I want to configure debezium for capturing the data from MySQL and then Sending it to Pub/Sub and then I want to configure Cloud Function for Event Trigger on Pub/Sub and writes the changes to BigQuery.
Main goal for this is I want to replicate the data in shorter Timestamp ( max 5 sec )
Is Debezium useful to get shorter Timestamp.
MySQL ( Private ) ==> Debezium ==> Pub/Sub ==> Cloud Function ( Event Trigger on Pub/Sub) ==> BigQuery
As my MySQL Instance is private I have configured VM Instance for Cloud SQL Auth proxy.
Can you please help me with the detailed steps for configuring the debezium for MySQL ? also the configuration file for debezium ( appplication.properties )
I was refering this documentation https://medium.com/nerd-for-tech/debezium-server-to-cloud-pubsub-a-kafka-less-way-to-stream-changes-...
But I was getting error for server name which I have passed Cloud SQL MySQL Instance name.

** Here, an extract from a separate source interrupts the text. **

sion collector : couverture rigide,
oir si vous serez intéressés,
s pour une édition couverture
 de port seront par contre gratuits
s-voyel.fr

But getting the error as resource not found
To set up Debezium for capturing data from MySQL and sending it to Pub/Sub, followed by using Cloud Functions to write the changes to BigQuery, follow these detailed steps:
1. Set Up the Environment
2. Install and Configure Debezium
Install Docker (if not already present): Follow the instructions for your operating system to install Docker.

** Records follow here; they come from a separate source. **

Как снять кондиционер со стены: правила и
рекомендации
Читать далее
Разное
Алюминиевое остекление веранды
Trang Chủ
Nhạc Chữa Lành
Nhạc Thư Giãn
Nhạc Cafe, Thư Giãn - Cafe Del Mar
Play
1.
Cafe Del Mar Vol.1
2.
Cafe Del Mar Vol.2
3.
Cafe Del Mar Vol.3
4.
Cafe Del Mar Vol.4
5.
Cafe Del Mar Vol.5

Run Debezium (using Docker):
docker run -it --name debezium \
-e DEBEZIUM_SOURCE_CONNECTOR_CLASS=io.debezium.connector.mysql.MySqlConnector \
-e DEBEZIUM_SOURCE_DATABASE_HOSTNAME=127.0.0.1 \
-e DEBEZIUM_SOURCE_DATABASE_PORT=3307 \
-e DEBEZIUM_SOURCE_DATABASE_USER=[your_db_user] \
-e DEBEZIUM_SOURCE_DATABASE_PASSWORD=[your_db_password] \
-e DEBEZIUM_SOURCE_DATABASE_DBNAME=[your_database_name] \
-e DEBEZIUM_SOURCE_DATABASE_SERVER_ID=[unique_server_id] \
-e DEBEZIUM_SOURCE_DATABASE_SERVER_NAME=[logical_server_name] \
-e DEBEZIUM_SOURCE_TABLE_INCLUDE_LIST=[your_db].[your_table] \
-e DEBEZIUM_SINK_TYPE=pubsub \
-e DEBEZIUM_SINK_PUBSUB_PROJECT_ID=[your_gcp_project_id] \
-e DEBEZIUM_SINK_PUBSUB_TOPIC_ID=[your_topic_name] \
-e DEBEZIUM_FORMAT_VALUE=json \
debezium/server:latest
3. Set Up Cloud Function
import base64
import json
from google.cloud import bigquery
def pubsub_to_bigquery(event, context):
"""Triggered by a Pub/Sub message."""
try:
client = bigquery.Client()
table_id = "your_project.your_dataset.your_table"

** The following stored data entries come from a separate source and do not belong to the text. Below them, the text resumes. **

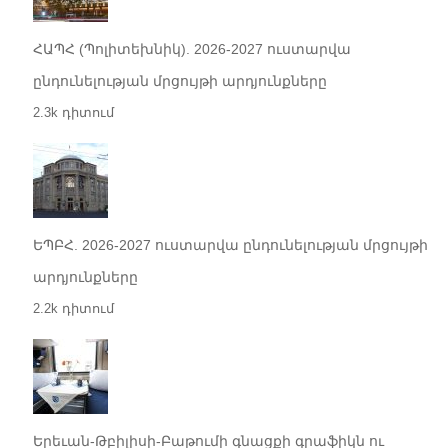
ՀԱՊՀ (Պոլիտեխնիկ). 2026-2027 ուստարվա
ընդունելության մրցույթի արդյունքները
2.3k դիտում
ԵՊԲՀ. 2026-2027 ուստարվա ընդունելության մրցույթի
արդյունքները
2.2k դիտում
Երեւան-Թբիլիսի-Բաթումի գնացքի գրաֆիկն ու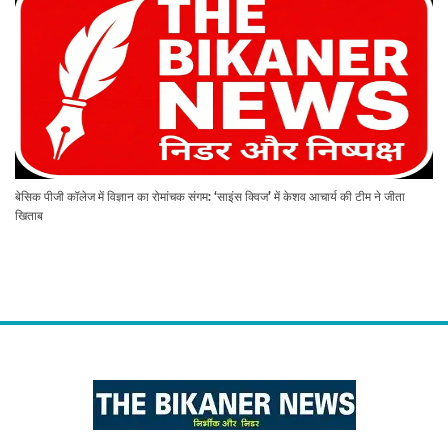
बेसिक पीजी कॉलेज में विज्ञान का रोमांचक संगम: ‘साइंस क्विज’ में केशव आचार्य की टीम ने जीता
खिताब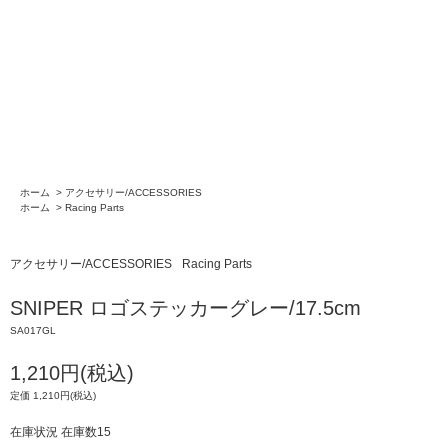
ホーム
>
アクセサリー/ACCESSORIES
ホーム
>
Racing Parts
アクセサリー/ACCESSORIES
Racing Parts
SNIPER ロゴステッカーグレー/17.5cm
SA017GL
1,210円(税込)
定価 1,210円(税込)
在庫状況 在庫数15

# Decode and parse the Pub/Sub message
data = base64.b64decode(event['data']).decode('utf-8')
row = json.loads(data)
# Insert the row into BigQuery
errors = client.insert_rows_json(table_id, [row])
if errors:
raise Exception(f"Errors inserting row into BigQuery: {errors}")
# (Optional) Acknowledge the message if successful
# context.ack()
except Exception as e:
print(f"Error processing Pub/Sub message: {e}")
# (Optional) Handle errors (e.g., retry, log to Error Reporting, etc.)
4. Testing and Monitoring
Important Considerations:
Latency: Achieving a consistent 5-second latency might require careful tuning of Debezium, Pub/Sub, and Cloud Function configurations, as well as optimizing your MySQL instance.
Schema Evolution: Plan for how you'll handle schema changes in your MySQL database and ensure the Cloud Function can adapt to them.
Error Handling: Implement robust error handling in your Cloud Function to deal with scenarios like BigQuery insertion failures, invalid message formats, etc.
I have successfully implemented Debezium Server to capture changes from MySQL and send them to Pub/Sub.
As I have multiple tables, I want to capture changes from multiple tables using Debezium Server (i.e., capturing changes from 2 or more tables in the same database) and send messages to a single Pub/Sub topic.
I referred to the documentation here, which provides configuration for singleTopicMode and multipleTopicMode.
Additionally, I am considering the following approaches:
Could you please provide guidance on the best practices for capturing changes from multiple tables and sending them to a single Pub/Sub topic or Multiple Pub/Sub topic or Multiple Config File/ Servers? Also, which approach would be more efficient and scalable?
As I have Installed this Debezium-server on VM , do we need to create separate VM for each Debezium Server?
Thank you!
Hi, You should be able to get data from multiple table. Look up the configurations for getting data from one than one table.